(Stored data entries)
▬▬▬

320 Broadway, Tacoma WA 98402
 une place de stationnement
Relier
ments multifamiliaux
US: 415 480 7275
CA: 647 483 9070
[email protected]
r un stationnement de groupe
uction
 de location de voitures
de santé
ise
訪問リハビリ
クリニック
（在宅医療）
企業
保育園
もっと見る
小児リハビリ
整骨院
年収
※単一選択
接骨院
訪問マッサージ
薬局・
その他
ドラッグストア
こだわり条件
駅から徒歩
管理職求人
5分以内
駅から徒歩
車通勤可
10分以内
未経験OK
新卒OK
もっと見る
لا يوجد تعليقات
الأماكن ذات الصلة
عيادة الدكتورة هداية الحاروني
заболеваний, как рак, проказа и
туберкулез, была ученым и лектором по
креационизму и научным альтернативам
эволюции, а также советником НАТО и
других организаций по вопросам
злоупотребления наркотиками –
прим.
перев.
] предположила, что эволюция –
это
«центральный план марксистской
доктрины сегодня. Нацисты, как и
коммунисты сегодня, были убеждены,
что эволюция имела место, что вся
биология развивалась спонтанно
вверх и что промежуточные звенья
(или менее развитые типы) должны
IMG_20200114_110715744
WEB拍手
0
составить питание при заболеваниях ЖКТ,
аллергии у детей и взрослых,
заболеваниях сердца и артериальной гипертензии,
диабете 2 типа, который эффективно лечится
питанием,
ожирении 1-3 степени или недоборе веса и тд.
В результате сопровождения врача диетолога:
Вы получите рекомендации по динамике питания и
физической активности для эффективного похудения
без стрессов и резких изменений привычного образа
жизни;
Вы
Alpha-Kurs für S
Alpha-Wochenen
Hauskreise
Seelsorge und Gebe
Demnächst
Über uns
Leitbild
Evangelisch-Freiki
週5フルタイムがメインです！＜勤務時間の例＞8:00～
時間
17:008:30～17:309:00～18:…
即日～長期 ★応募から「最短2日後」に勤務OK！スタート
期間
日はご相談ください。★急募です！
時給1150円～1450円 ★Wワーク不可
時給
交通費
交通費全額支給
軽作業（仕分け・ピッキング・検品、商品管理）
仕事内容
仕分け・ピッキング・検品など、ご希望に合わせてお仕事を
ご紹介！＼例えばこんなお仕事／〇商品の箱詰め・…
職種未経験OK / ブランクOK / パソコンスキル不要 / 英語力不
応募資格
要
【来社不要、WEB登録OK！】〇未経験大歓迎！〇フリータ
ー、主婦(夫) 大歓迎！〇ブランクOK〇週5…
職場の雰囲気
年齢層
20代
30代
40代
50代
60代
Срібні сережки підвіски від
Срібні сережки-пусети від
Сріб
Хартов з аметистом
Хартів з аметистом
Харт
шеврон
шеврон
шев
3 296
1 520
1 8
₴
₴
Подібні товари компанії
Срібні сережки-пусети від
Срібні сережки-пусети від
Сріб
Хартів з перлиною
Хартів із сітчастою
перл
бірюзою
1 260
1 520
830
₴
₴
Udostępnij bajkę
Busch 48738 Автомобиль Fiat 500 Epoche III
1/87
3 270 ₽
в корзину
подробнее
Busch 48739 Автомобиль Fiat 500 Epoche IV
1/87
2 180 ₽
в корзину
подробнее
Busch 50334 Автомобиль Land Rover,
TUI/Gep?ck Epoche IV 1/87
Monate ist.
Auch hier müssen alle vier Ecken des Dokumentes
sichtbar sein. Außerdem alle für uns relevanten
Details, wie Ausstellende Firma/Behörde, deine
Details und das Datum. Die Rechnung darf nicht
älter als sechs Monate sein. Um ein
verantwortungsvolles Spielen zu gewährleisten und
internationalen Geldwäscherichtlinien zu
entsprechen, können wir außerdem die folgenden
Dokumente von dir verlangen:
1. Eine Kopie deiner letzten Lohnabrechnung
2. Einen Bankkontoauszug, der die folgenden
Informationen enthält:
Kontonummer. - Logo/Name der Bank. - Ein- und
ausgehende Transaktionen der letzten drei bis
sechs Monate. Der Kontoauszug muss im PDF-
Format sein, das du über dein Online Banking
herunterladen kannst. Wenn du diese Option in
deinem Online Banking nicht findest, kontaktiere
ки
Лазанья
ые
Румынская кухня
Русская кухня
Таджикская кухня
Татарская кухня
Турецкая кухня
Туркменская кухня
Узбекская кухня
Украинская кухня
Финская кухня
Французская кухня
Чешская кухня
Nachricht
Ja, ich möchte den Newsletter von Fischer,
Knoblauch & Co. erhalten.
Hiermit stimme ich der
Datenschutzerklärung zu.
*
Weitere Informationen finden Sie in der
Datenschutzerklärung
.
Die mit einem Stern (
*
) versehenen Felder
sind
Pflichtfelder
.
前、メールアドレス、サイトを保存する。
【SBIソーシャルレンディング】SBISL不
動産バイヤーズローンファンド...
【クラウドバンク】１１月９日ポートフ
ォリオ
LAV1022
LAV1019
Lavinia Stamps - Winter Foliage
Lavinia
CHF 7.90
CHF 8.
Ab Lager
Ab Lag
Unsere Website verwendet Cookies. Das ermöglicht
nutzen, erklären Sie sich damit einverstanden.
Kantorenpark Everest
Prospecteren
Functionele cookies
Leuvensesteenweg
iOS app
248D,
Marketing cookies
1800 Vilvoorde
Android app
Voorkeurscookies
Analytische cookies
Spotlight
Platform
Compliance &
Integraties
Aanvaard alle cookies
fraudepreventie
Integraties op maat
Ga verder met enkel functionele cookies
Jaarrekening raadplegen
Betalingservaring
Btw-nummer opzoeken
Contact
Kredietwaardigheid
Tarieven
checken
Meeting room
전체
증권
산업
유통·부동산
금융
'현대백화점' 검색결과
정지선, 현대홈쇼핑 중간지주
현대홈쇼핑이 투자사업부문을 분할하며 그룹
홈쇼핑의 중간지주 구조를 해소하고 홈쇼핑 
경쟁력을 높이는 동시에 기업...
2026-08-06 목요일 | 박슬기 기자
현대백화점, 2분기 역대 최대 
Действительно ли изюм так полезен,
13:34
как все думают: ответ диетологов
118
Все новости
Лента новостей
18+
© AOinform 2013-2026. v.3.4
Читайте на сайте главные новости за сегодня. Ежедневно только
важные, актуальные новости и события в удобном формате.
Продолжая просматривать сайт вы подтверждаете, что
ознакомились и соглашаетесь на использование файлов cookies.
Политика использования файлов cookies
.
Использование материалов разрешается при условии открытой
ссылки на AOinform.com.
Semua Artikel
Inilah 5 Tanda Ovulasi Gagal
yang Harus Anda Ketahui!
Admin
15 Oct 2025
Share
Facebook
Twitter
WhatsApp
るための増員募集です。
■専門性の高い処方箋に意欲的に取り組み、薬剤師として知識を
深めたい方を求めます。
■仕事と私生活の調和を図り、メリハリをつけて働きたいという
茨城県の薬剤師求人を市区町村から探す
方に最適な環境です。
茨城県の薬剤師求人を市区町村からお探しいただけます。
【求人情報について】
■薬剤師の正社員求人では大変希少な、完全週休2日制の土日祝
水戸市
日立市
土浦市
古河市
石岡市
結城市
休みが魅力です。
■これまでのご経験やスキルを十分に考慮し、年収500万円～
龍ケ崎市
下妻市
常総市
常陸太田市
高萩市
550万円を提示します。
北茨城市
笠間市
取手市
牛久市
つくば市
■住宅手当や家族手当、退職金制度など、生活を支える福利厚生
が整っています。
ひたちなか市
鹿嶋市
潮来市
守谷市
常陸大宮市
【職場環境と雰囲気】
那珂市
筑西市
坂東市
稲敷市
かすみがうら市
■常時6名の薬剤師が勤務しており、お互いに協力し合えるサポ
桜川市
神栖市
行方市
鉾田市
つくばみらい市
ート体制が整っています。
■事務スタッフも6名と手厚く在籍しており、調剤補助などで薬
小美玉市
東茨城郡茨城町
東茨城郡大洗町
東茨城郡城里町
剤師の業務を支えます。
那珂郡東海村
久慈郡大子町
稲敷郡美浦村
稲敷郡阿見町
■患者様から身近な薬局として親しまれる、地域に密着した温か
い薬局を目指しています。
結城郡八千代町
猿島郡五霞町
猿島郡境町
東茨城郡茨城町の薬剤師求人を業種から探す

▬▬▬

What the task asks » Your answer must be every line from the entries that contains the string "Online", copied as it stands.

Written solution »
Format sein, das du über dein Online Banking
deinem Online Banking nicht findest, kontaktiere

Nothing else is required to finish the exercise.